Try it → Among the entries below, which lines run from the line with "and won’t change anymore." through the line with "said Hitachi Europe Head of EV Mike Nugent."? Retype those, both ends included, exactly and without pictures.
[Opening Supplied material section]
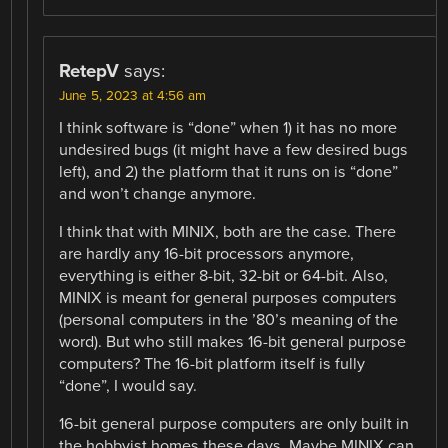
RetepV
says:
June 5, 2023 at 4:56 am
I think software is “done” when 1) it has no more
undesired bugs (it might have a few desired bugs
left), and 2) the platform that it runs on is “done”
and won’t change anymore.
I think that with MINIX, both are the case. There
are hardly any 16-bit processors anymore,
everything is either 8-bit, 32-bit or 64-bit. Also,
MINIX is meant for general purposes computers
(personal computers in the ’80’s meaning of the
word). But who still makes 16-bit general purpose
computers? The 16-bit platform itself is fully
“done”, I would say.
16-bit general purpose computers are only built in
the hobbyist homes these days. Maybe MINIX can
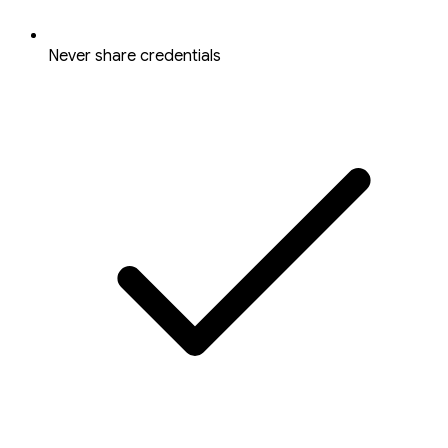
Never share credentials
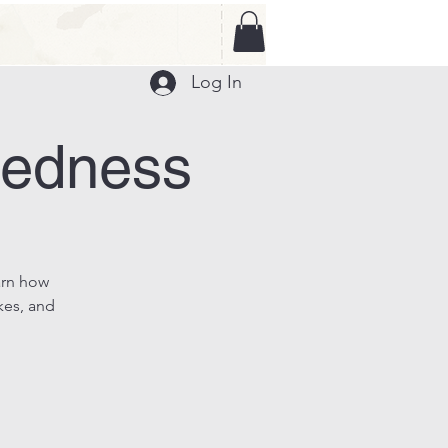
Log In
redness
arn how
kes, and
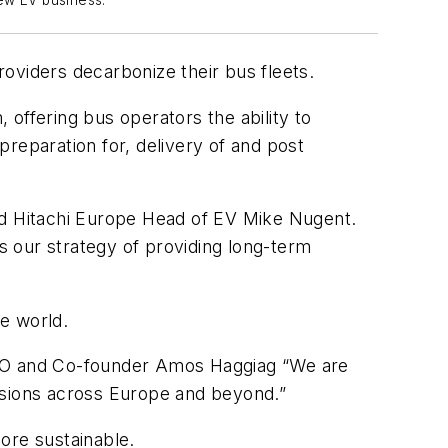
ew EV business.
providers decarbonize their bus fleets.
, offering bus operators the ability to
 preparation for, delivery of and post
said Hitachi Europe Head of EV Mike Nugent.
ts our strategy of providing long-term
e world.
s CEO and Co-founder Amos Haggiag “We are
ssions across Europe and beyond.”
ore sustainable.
[Closing Supplied material section]
[Opening Supplied material section]
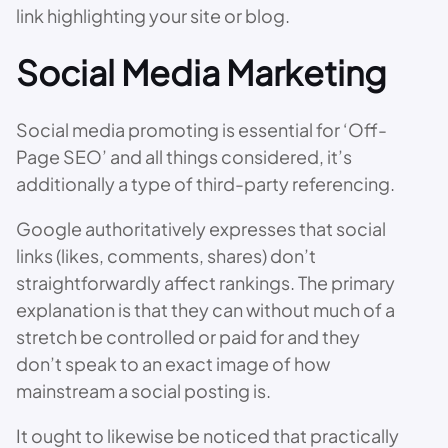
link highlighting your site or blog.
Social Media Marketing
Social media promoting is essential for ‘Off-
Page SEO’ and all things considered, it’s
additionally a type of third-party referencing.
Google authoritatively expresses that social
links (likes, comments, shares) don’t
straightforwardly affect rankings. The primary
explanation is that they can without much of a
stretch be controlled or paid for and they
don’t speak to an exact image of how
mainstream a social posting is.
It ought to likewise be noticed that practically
[Closing Supplied material section]
[Opening Supplied material section]
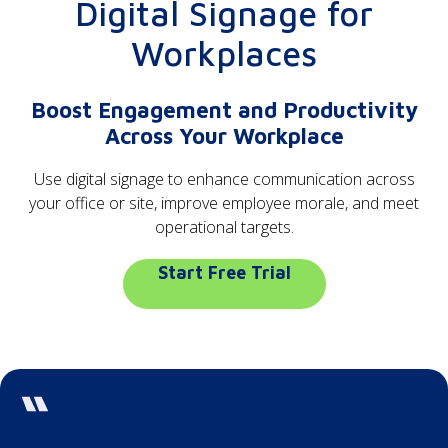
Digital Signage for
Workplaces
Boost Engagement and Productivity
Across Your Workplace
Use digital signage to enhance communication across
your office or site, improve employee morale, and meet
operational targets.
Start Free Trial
[Closing Supplied material section]
Response area →
and won’t change anymore.
I think that with MINIX, both are the case. There
are hardly any 16-bit processors anymore,
everything is either 8-bit, 32-bit or 64-bit. Also,
MINIX is meant for general purposes computers
(personal computers in the ’80’s meaning of the
word). But who still makes 16-bit general purpose
computers? The 16-bit platform itself is fully
“done”, I would say.
16-bit general purpose computers are only built in
the hobbyist homes these days. Maybe MINIX can
Never share credentials
Log In
redness
arn how
kes, and
ew EV business.
providers decarbonize their bus fleets.
, offering bus operators the ability to
 preparation for, delivery of and post
said Hitachi Europe Head of EV Mike Nugent.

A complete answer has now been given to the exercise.